- _GIVEN DATA_:
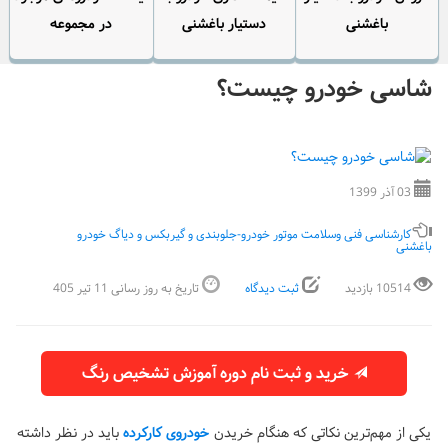
باغشنی
دستیار باغشنی
در مجموعه
شاسی خودرو چیست؟
03 آذر 1399
کارشناسی فنی وسلامت موتور خودرو-جلوبندی و گیربکس و دیاگ خودرو
باغشنی
10514 بازدید
ثبت دیدگاه
تاریخ به روز رسانی 11 تیر 405
خرید و ثبت نام دوره آموزش تشخیص رنگ
یکی از مهم‌ترین نکاتی که هنگام خریدن
خودروی کارکرده
باید در نظر داشته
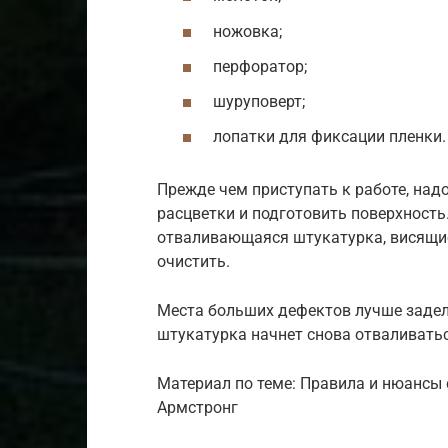
ножовка;
перфоратор;
шуруповерт;
лопатки для фиксации пленки.
Прежде чем приступать к работе, над
расцветки и подготовить поверхность
отваливающаяся штукатурка, висящие 
очистить.
Места больших дефектов лучше задел
штукатурка начнет снова отваливаться,
Материал по теме: Правила и нюансы
Армстронг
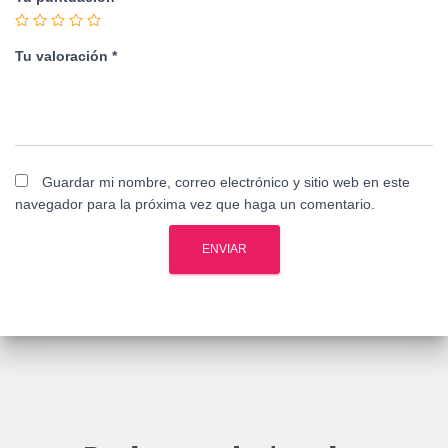
Tu valoración
*
Guardar mi nombre, correo electrónico y sitio web en este
navegador para la próxima vez que haga un comentario.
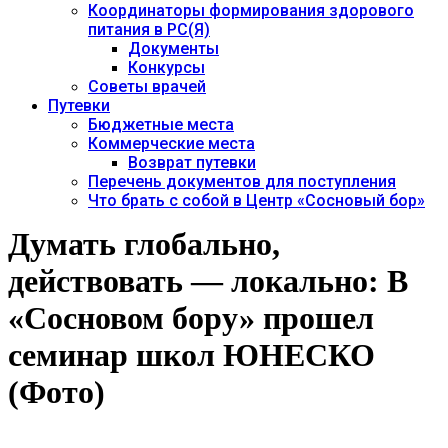
Координаторы формирования здорового
питания в РС(Я)
Документы
Конкурсы
Советы врачей
Путевки
Бюджетные места
Коммерческие места
Возврат путевки
Перечень документов для поступления
Что брать с собой в Центр «Сосновый бор»
Думать глобально,
действовать — локально: В
«Сосновом бору» прошел
семинар школ ЮНЕСКО
(Фото)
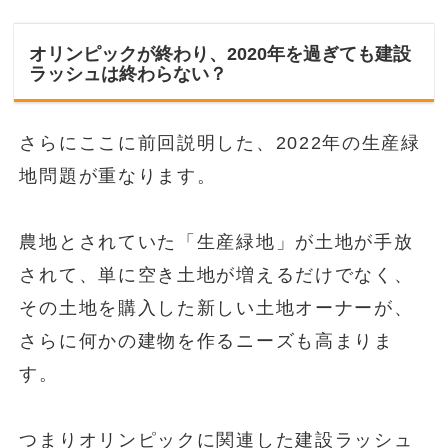
オリンピックが終わり、2020年を過ぎても建設
ラッシュは終わらない？
さらにここに前回説明した、2022年の生産緑
地問題が重なります。
農地とされていた「生産緑地」が土地が手放
されて、単に空き土地が増えるだけでなく、
その土地を購入した新しい土地オーナーが、
さらに何かの建物を作るニーズも高まりま
す。
つまりオリンピックに関連した建設ラッシュ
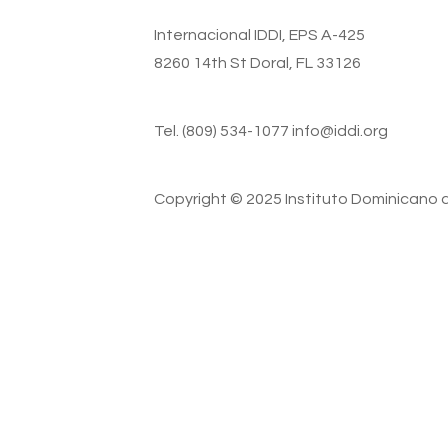
Internacional IDDI, EPS A-425
8260 14th St Doral, FL 33126
Tel. (809) 534-1077 info@iddi.org
Copyright © 2025 Instituto Dominicano d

- _EXERCISE REQUIREMENTS_:
Go through the records above and, whenever a line includes the word "штукатурка", copy it.

- _RESULT OF THIS EXERCISE_:
отваливающаяся штукатурка, висящие 
штукатурка начнет снова отваливаться,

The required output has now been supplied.